An inverse aerodynamic design framework for compressor blades based on generative model

The aerodynamic design of compressors is critical to the overall performance of aeroengines. Traditional compressor design methods are typically categorized into forward and inverse design. Forward design relies on predefined geometric parameters and iteratively adjusts them to achieve target performance, while inverse design begins with the desired performance specifications and directly derives the blade geometry. However, these existing methods exhibit significant limitations, including heavy reliance on expert knowledge, high computational complexity, and limited robustness. This paper proposes a generative inverse design framework based on a diffusion-driven gradient optimization network to mitigate the drawbacks of traditional methods.
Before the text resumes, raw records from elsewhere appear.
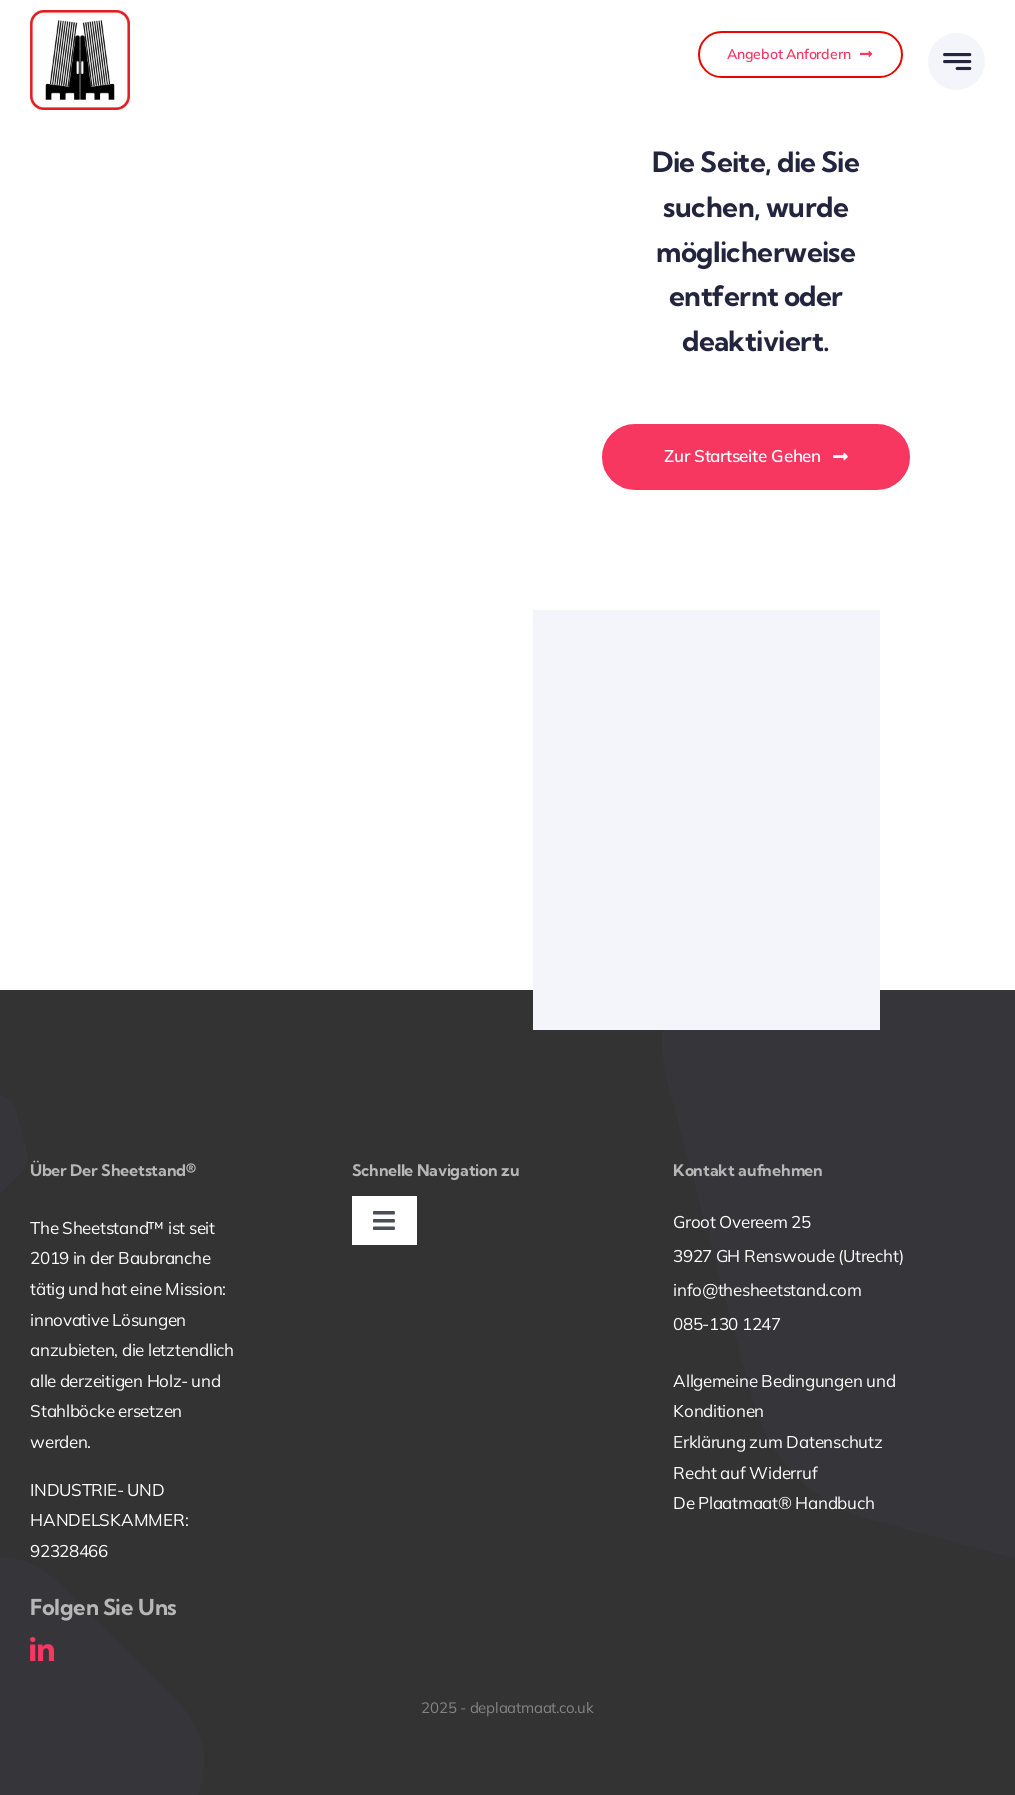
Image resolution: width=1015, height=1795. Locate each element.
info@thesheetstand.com (767, 1289)
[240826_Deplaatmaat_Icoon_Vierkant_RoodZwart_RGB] (80, 18)
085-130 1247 (727, 1323)
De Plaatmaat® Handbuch (773, 1502)
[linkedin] (42, 1649)
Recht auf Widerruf (745, 1472)
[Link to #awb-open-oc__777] (956, 61)
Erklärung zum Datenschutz (778, 1441)
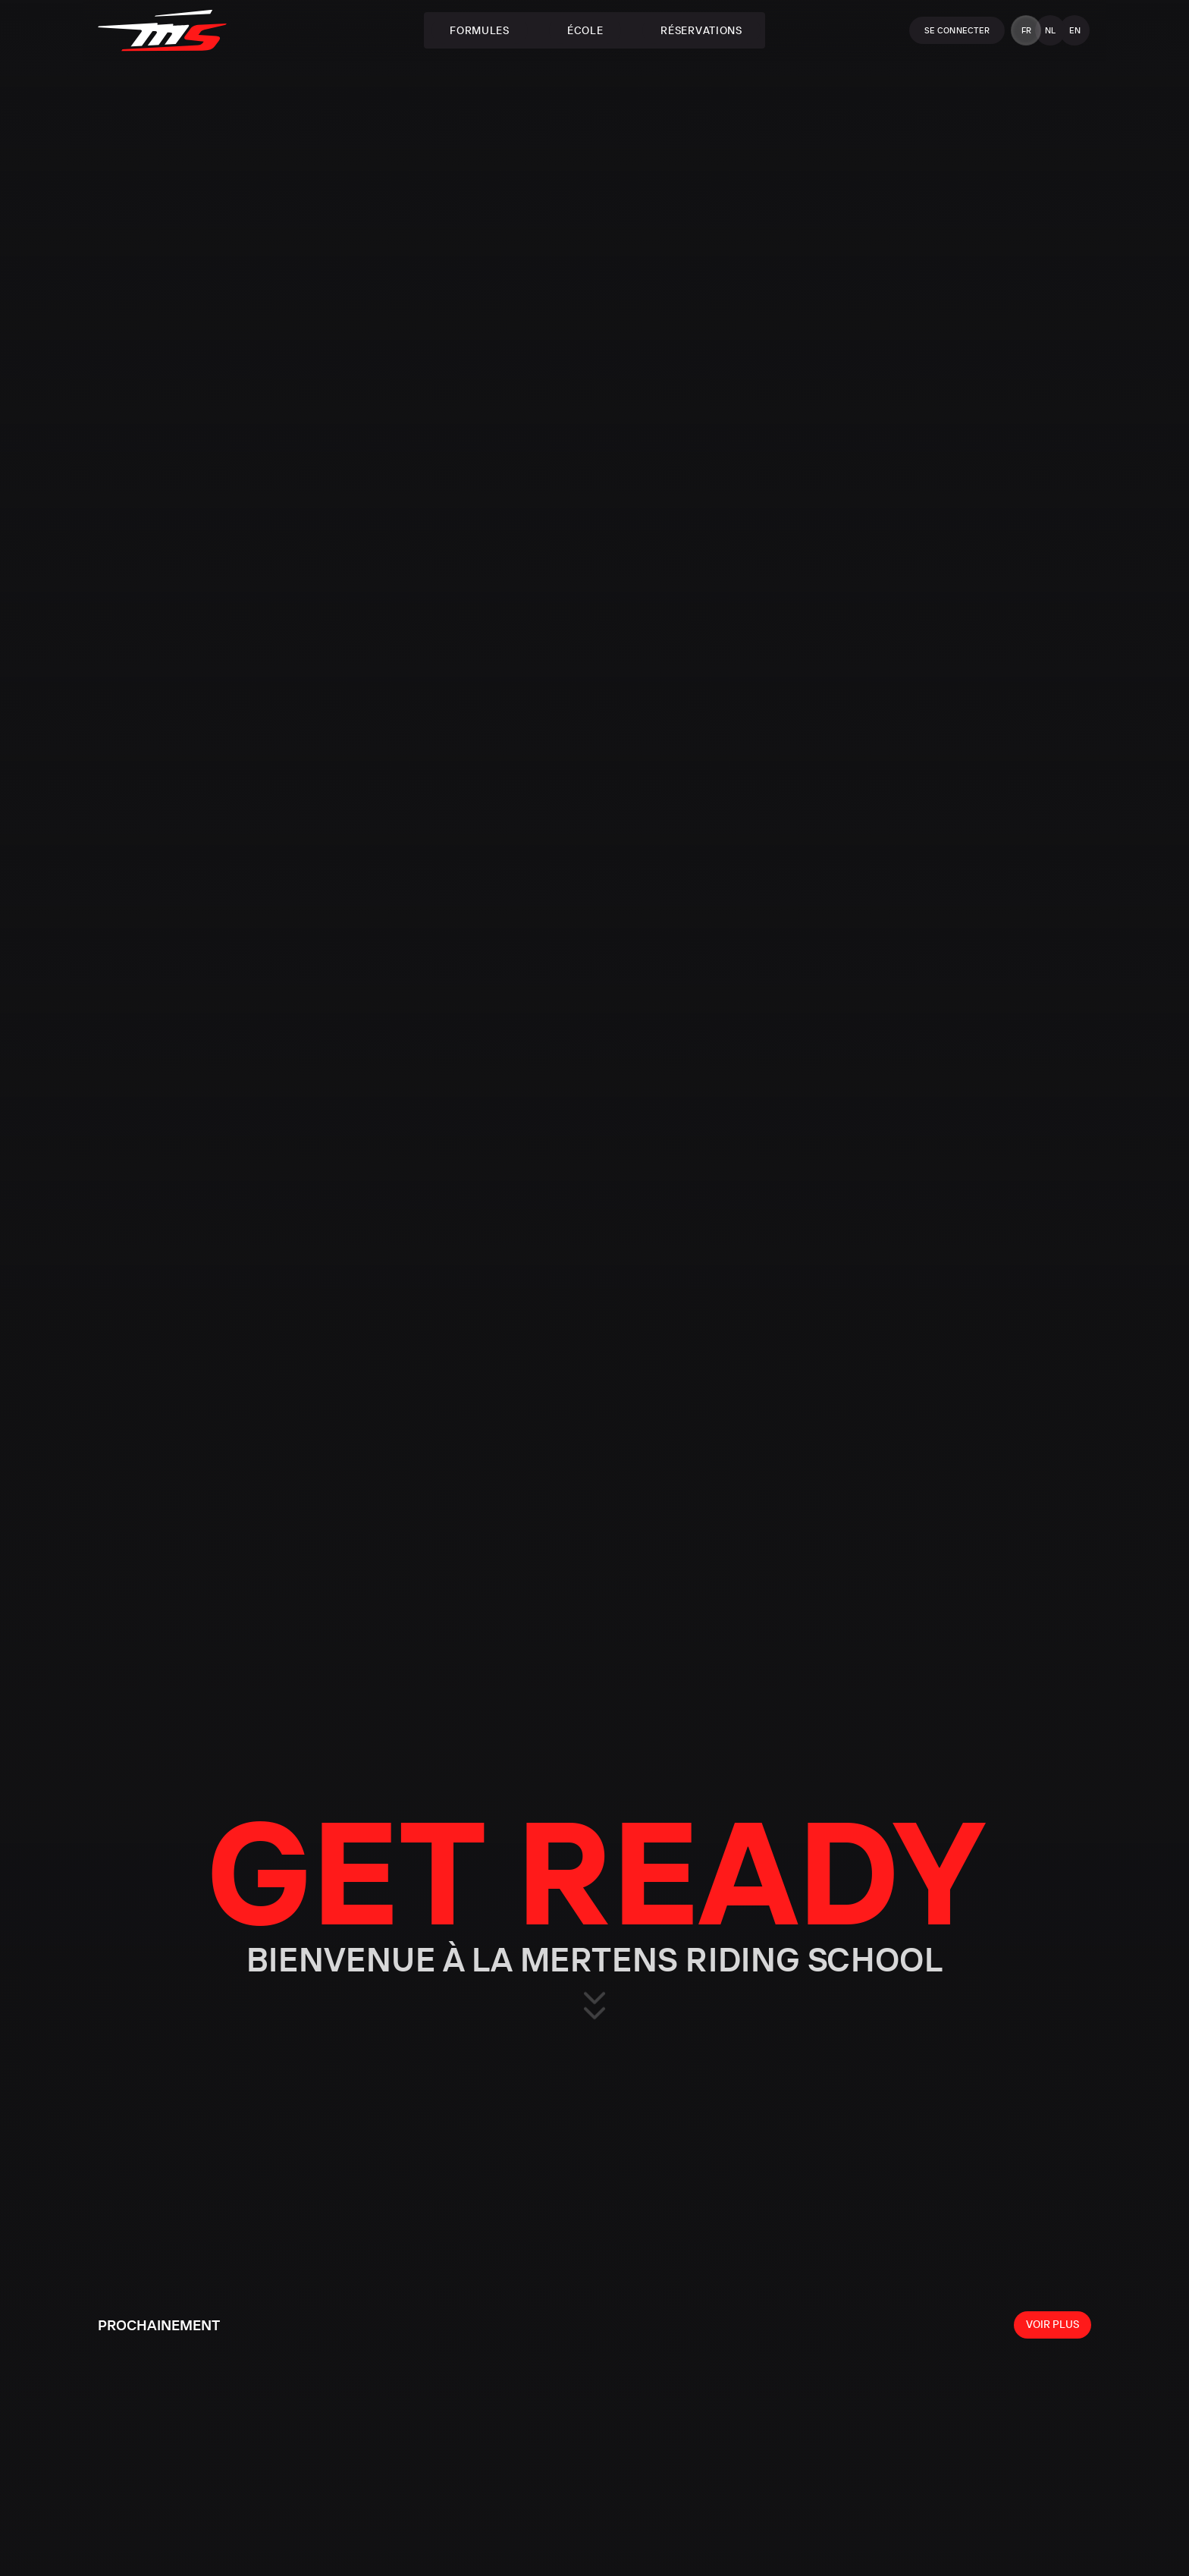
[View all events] (1052, 2325)
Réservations (701, 30)
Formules (480, 30)
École (585, 30)
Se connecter (957, 30)
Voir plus (1052, 2324)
By integrating the strong global exploration capability of diffusion models with the efficient local adjustment ability of gradient-based optimization methods, the framework overcomes the limitations of single neural network models in complex design tasks. It takes key aerodynamic performance of the compressor, such as mass flow rate, isentropic efficiency, and total pressure ratio, as inputs and outputs compressor blade design parameters that meet these objectives. The framework is validated through the design of three-dimensional transonic axial compressor rotor blades. Results indicate that the framework can rapidly generate multiple viable geometries that meet the specified design requirements, with a maximum relative error of less than 1.5% compared to the target performance metrics. This significantly improves design efficiency and reduces dependence on the expert knowledge of designers, offering a promising direction for the intelligent design of turbomachinery.